The church group, Bread of Life, started off by cooking food for the homeless population of Detroit. They cooked things like chili, green beans and corn outside the NSO shelter. According to Pullman, they cook all of the food onsite.

The shelter, at Third Street and Martin Luther King Boulevard, is where the line forms for the hot meals. This way, the people staying in the shelter don’t need to go far in order to get a good meal, and volunteers can take food inside for those that can’t come out themselves.

In addition to food, Pullman’s group hands out care packages. The packs include hygiene essentials, such as toothpaste and toothbrushes, and outerwear. The hygiene items are donated by dentists or doctors, while Pullman’s grandma knits hats and scarves with a group in Florida.
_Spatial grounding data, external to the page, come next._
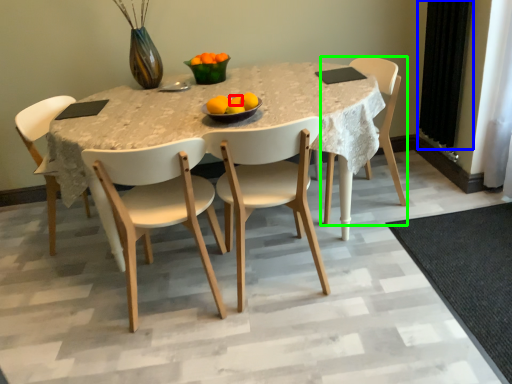 Question: Which object is positioned farthest from orange (highlighted by a red box)? Select from curtain (highlighted by a blue box) and chair (highlighted by a green box).

Choices:
 (A) curtain
 (B) chair

Answer: (A) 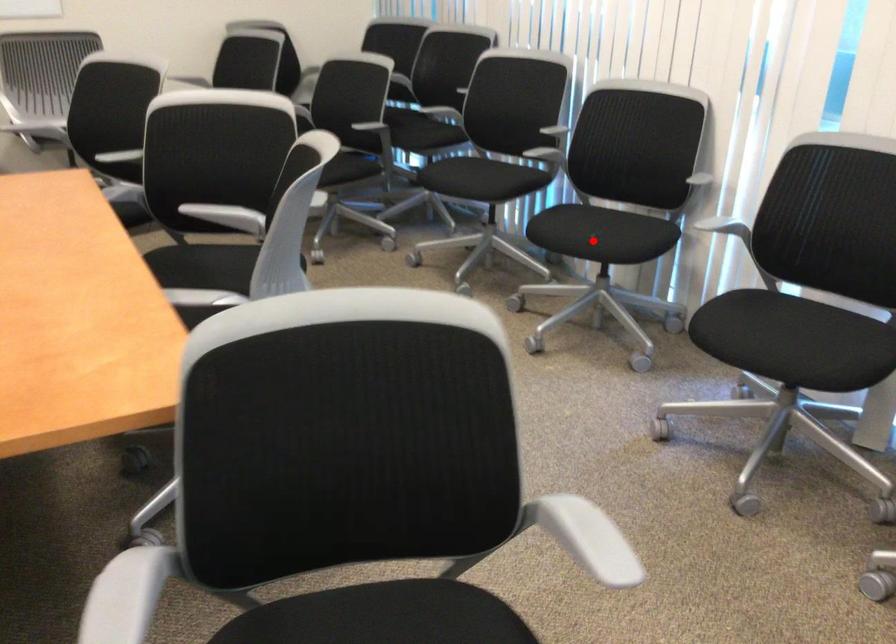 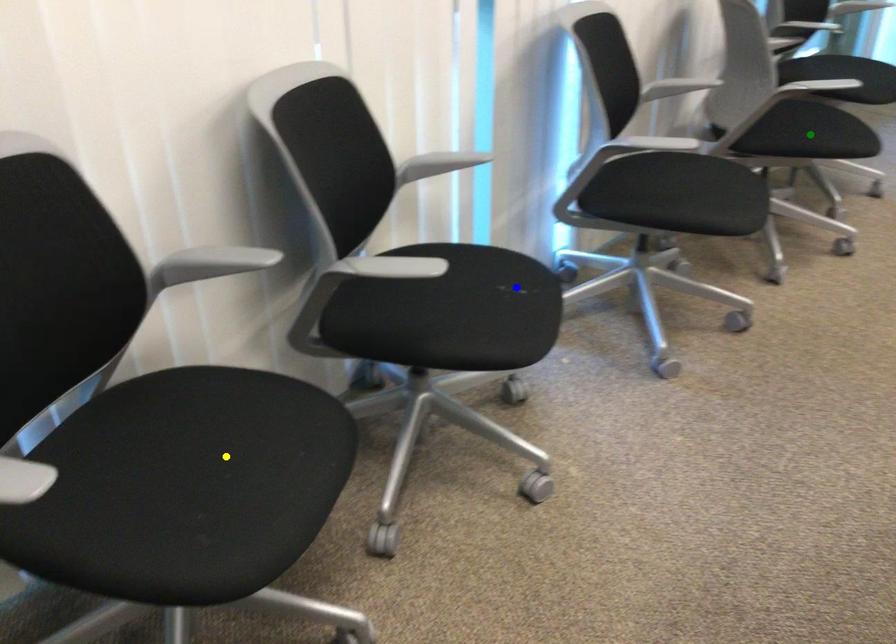 Question: I am providing you with two images of the same scene from different viewpoints. A red point is marked on the first image. You are given multiple points on the second image. Can you choose the point in image 2 that corresponds to the point in image 1?

Choices:
 (A) blue point
 (B) yellow point
 (C) green point

Answer: (A) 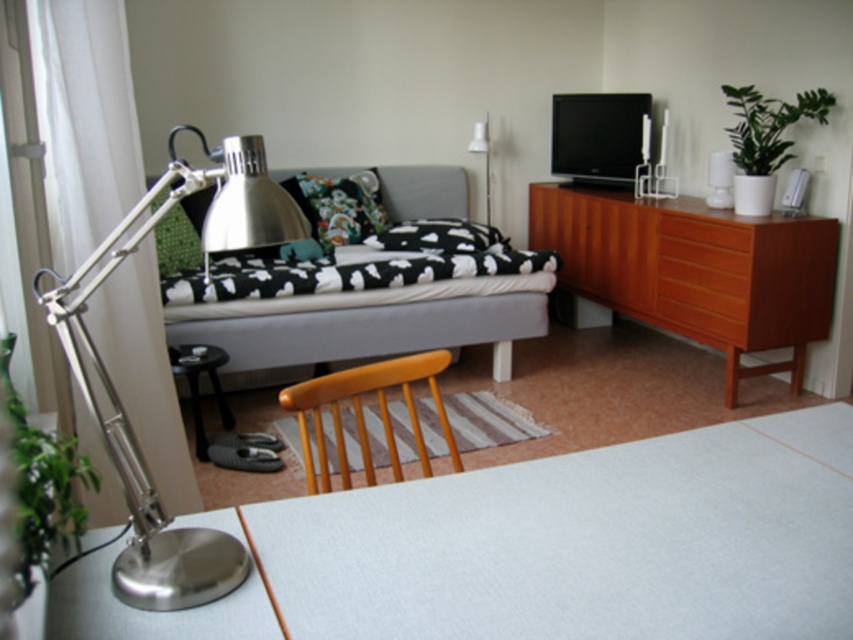 Question: Which point appears closest to the camera in this image?

Choices:
 (A) (508, 554)
 (B) (53, 250)
 (C) (431, 396)

Answer: (A)

Question: From the image, what is the correct spatial relationship of teak wood dresser at right in relation to silver/metallic desk lamp at left?

Choices:
 (A) left
 (B) right

Answer: (B)

Question: Which point is farther from the camera taking this photo?

Choices:
 (A) (665, 534)
 (B) (706, 262)

Answer: (B)

Question: Is teak wood dresser at right thinner than floral fabric pillow at center?

Choices:
 (A) yes
 (B) no

Answer: (B)

Question: Is black cotton pillow at center further to the viewer compared to black glossy table at lower left?

Choices:
 (A) no
 (B) yes

Answer: (B)

Question: Which of the following is the closest to the observer?

Choices:
 (A) black glossy table at lower left
 (B) black matte bed at center

Answer: (A) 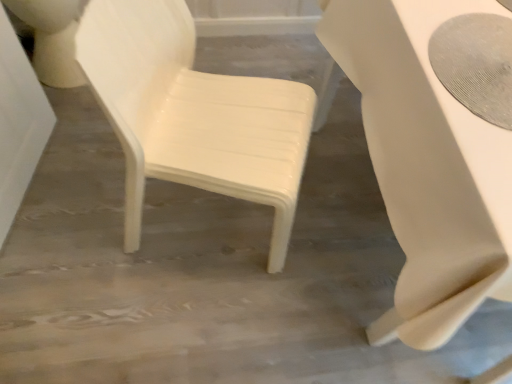 At what (x,y) coordinates should I click in order to perform the action: click on free space in front of white glossy chair at center. Please return your answer as a coordinate pair (x, y). This screenshot has width=512, height=384. Looking at the image, I should click on (184, 317). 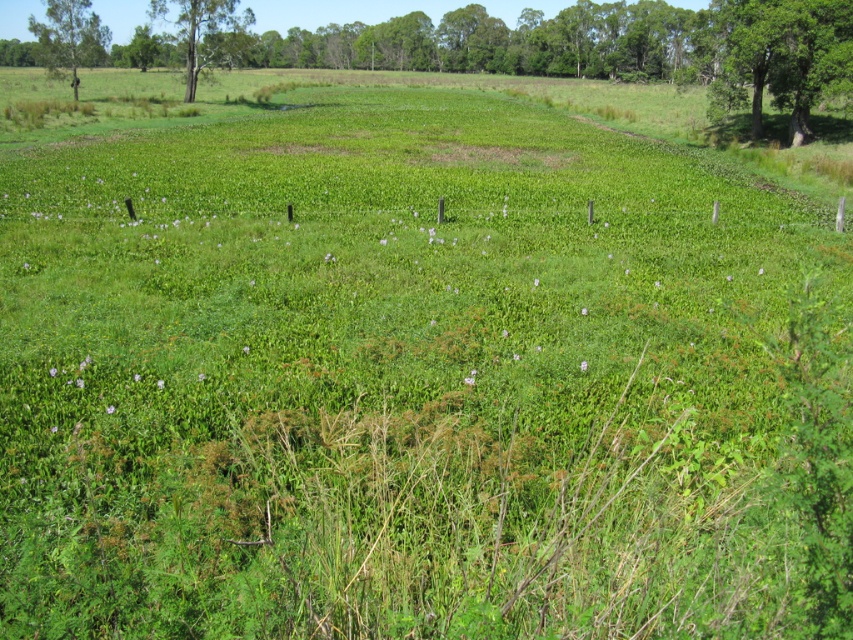 Question: Which object appears closest to the camera in this image?

Choices:
 (A) green leafy tree at upper left
 (B) smooth bark tree at upper left

Answer: (A)

Question: Considering the relative positions of smooth bark tree at upper left and green leafy tree at upper left in the image provided, where is smooth bark tree at upper left located with respect to green leafy tree at upper left?

Choices:
 (A) above
 (B) below

Answer: (B)

Question: Considering the real-world distances, which object is closest to the green leafy tree at upper right?

Choices:
 (A) green leafy tree at upper left
 (B) smooth bark tree at upper left

Answer: (B)

Question: Can you confirm if green leafy tree at upper right is wider than smooth bark tree at upper left?

Choices:
 (A) no
 (B) yes

Answer: (A)

Question: Is smooth bark tree at upper left wider than green leafy tree at upper left?

Choices:
 (A) no
 (B) yes

Answer: (A)

Question: Which point is farther from the camera taking this photo?

Choices:
 (A) (717, 77)
 (B) (97, 61)
 (C) (200, 42)

Answer: (B) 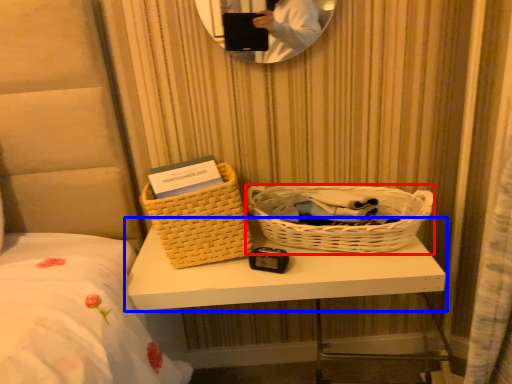 Question: Which point is closer to the camera, picnic basket (highlighted by a red box) or table (highlighted by a blue box)?

Choices:
 (A) picnic basket
 (B) table

Answer: (B) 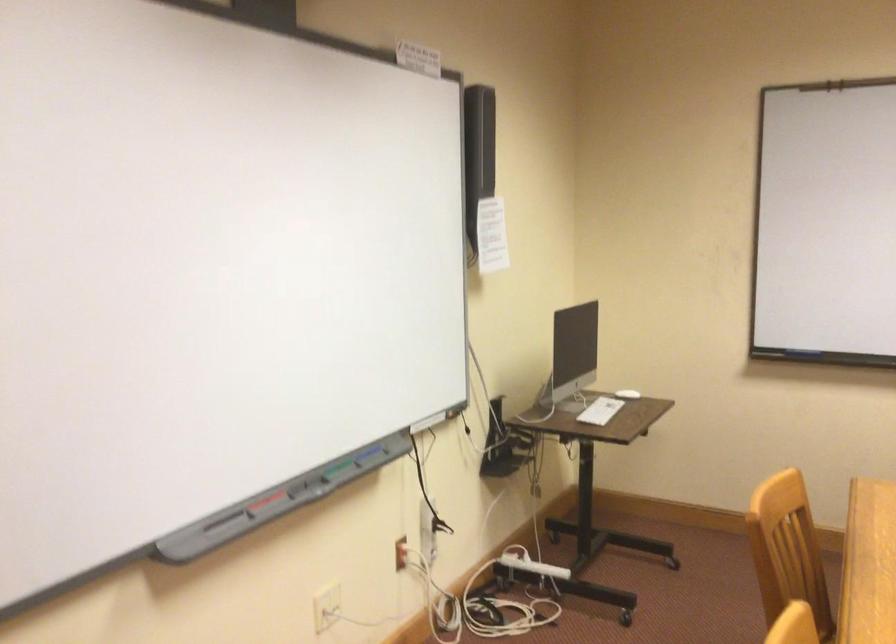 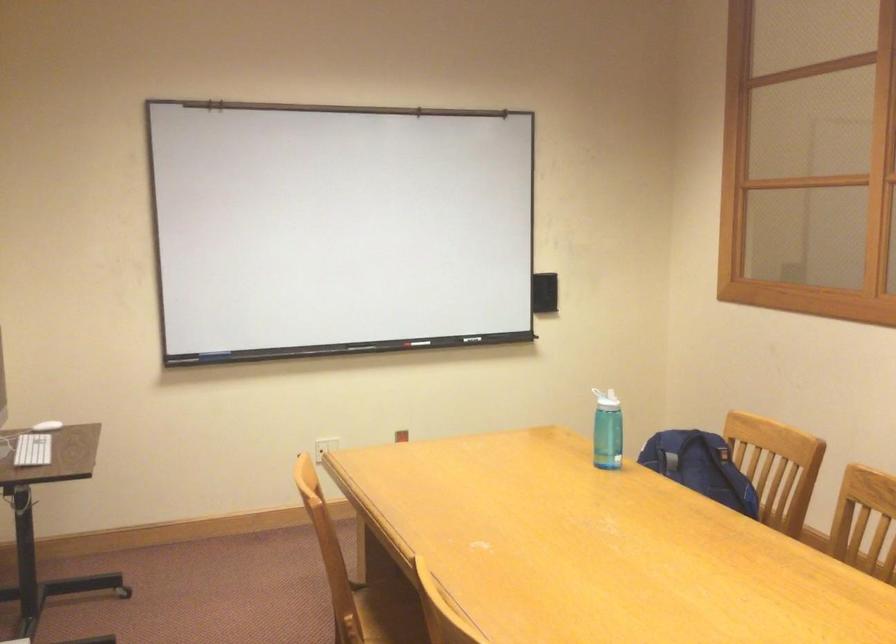 In the second image, find the point that corresponds to (x=640, y=392) in the first image.

(47, 426)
Volunteering like this allowed Pullman to forge relationships with members of the homeless community. One such person is G, a nine-year-old girl, featured in the photo.

“She’s really a kindhearted person, Pullman said, “so I think that kind of drew [my mom and me] to her.”

G has been unable to attend school for the past two years because she can’t afford a uniform. The only way for her to get to a public school is by city bus, which she is unable to take due to her young age.

Pullman acts as a mentor to G during her visits, encouraging her to study and read when she can. Pullman has also been trying to raise funds to get her a school uniform, while still bringing her clothes she needs.

In the future, Pullman plans to continue her volunteering in Detroit. Her plans to attend Oakland University will allow her to be able to continue her efforts downtown.

“I don’t think [college] will affect it at all,” she said.

The group is always looking for more volunteers and donations. Bread of Life is out at Third Street and Martin Luther King Boulevard every second Saturday of the month, ready to help.

“Every second Saturday,” Pullman said. “Even if it’s freezing.”